Qu’elles soient appelées aromates ou bonnes herbes, les plantes aromatiques accompagnent l’histoire de l’humanité comme assaisonnement et plantes de santé. On redécouvre aujourd’hui leurs saveurs, avec le plaisir de les cultiver. Faciles et généreuses, elles s’adaptent au milieu urbain et aux petites surfaces. Pour garantir leur succès, il faut veiller à choisir la bonne plante pour le bon endroit, comme pour tous les types de plantations. Commencer par s’intéresser aux conditions naturelles dans lesquelles elles poussent, c’est‑à-dire leur biotope : sol, ensoleillement et eau. Par exemple, le thym se plaît dans la garrigue, au soleil, en sol sec et drainé où il intensifie ses arômes. À l’opposé, la menthe, le persil et l’oseille préfèrent la mi‑ombre restant fraîche. On va donc, avant tout, réfléchir à des plantations et des associations par milieux, en regroupant les plantes de mêmes exigences. Ceci permet de résoudre la difficile équation de l’arrosage : les aromatiques de milieu méditerranéen se contentent de peu d’eau, alors que celles de mi‑ombre ont besoin d’être arrosées régulièrement. Fini lavande et romarin pourrissant par excès d’eau… ou le persil assoiffé, tout maigrichon.

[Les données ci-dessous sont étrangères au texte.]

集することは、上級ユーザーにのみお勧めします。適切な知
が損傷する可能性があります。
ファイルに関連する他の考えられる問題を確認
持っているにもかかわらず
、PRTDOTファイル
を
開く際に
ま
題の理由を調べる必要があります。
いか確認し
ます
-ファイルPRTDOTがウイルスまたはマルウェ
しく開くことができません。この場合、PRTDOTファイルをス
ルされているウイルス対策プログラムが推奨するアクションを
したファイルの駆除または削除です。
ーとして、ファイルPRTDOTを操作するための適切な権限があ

Selon la place dont on dispose, trois options de culture s’offrent à nous :

  • en pots ou en bacs, pour jardiner au balcon ou sur une petite surface, et compléter la production du potager ;
  • en carrés, quand on a un petit lopin, pour mettre en valeur les aromatiques et les cultiver en jouant sur plusieurs thèmes ;
  • en lasagne, quand on a un sol inadapté ou pour une production ultra rapide et productive.

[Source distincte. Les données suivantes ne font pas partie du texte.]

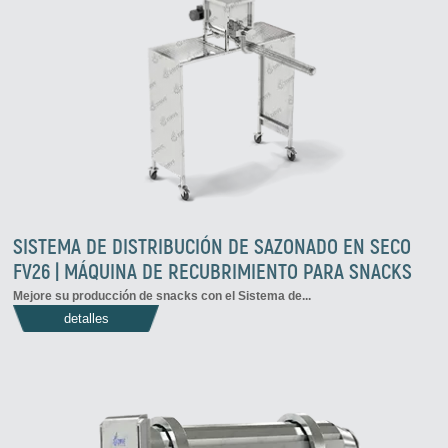
SISTEMA DE DISTRIBUCIÓN DE SAZONADO EN SECO
FV26 | MÁQUINA DE RECUBRIMIENTO PARA SNACKS
Mejore su producción de snacks con el
Sistema de...
detalles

Entre mars (pour les vivaces) et mai (pour les annuelles), le printemps est le moment idéal pour faire ces plantations. Il ne reste plus qu’à choisir son option – ou ses options, car elles sont complémentaires.


Aromates en pots

Rien de plus pratique que d’avoir des aromatiques sous la main quand on est en train de cuisiner. Même pour ceux qui ont un potager, quelques potées sur le balcon, la terrasse ou accrochées au rebord de la fenêtre évitent de courir au bout du jardin à l’heure de la persillade.

La plantation peut se réaliser dans n’importe quel grand bac mais aussi dans des récipients de fortune, en perçant le fond et en ajoutant une soucoupe. Évitez les balconnières, trop petites, sauf pour l’ail et le persil. Le vaste choix des plantes peut s’adapter aux besoins, à l’exposition et au climat. Dans ce cas de figure, on se libère des contraintes du sol en préparant soi‑même le substrat qui remplit le pot.

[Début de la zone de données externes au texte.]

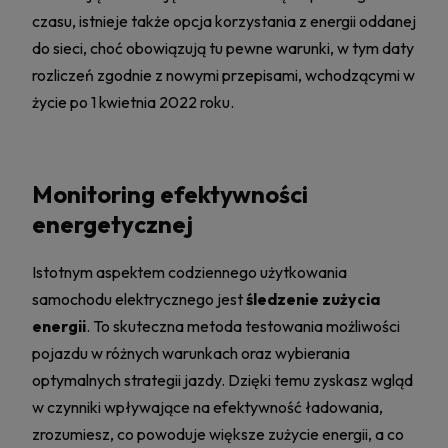
czasu, istnieje także opcja korzystania z energii oddanej
do sieci, choć obowiązują tu pewne warunki, w tym daty
rozliczeń zgodnie z nowymi przepisami, wchodzącymi w
życie po 1 kwietnia 2022 roku.
Monitoring efektywności
energetycznej
Istotnym aspektem codziennego użytkowania
samochodu elektrycznego jest
śledzenie zużycia
energii
. To skuteczna metoda testowania możliwości
pojazdu w różnych warunkach oraz wybierania
optymalnych strategii jazdy. Dzięki temu zyskasz wgląd
w czynniki wpływające na efektywność ładowania,
zrozumiesz, co powoduje większe zużycie energii, a co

Ce qui permet de varier les plaisirs !

PLANTATION

  • pour une exposition plein sud ou une courette brûlante : thym, hysope, serpolet, sarriette. Le terreau doit être additionné de 20 % de terre fine, et drainé avec un peu de sable. Dans des pots plus profonds, ajoutez fenouil, lavande, romarin. Cette composition de plantes méditerranéennes résiste également au froid et convient pour une maison de week‑end car elle nécessite peu d’arrosage ; plantez sans trop serrer et, au besoin, multipliez les pots en évitant les trop petits ;
  • à exposition ensoleillée non brûlante : des espèces nécessitant plus d’eau comme les agastaches, la verveine, la monarde fistulosa. Dans ce cas, l’apport de sable est inutile. Optez pour de grands bacs. Dès le mois de mai, ajoutez en grands pots individuels quelques espèces gélives comme la périlla de Nankin et les basilics, pour diversifier les saveurs ;
  • à l’ombre : ciboulette, persil, céleri vivace et oseille, qui seront à l’abri de la canicule. Utilisez un terreau de plantation complété de 20 % de terre fine. Régulièrement arrosés, ces aromatiques produiront plusieurs mois. Ajoutez les menthes en bac individuel, car ce sont de sérieuses envahisseuses.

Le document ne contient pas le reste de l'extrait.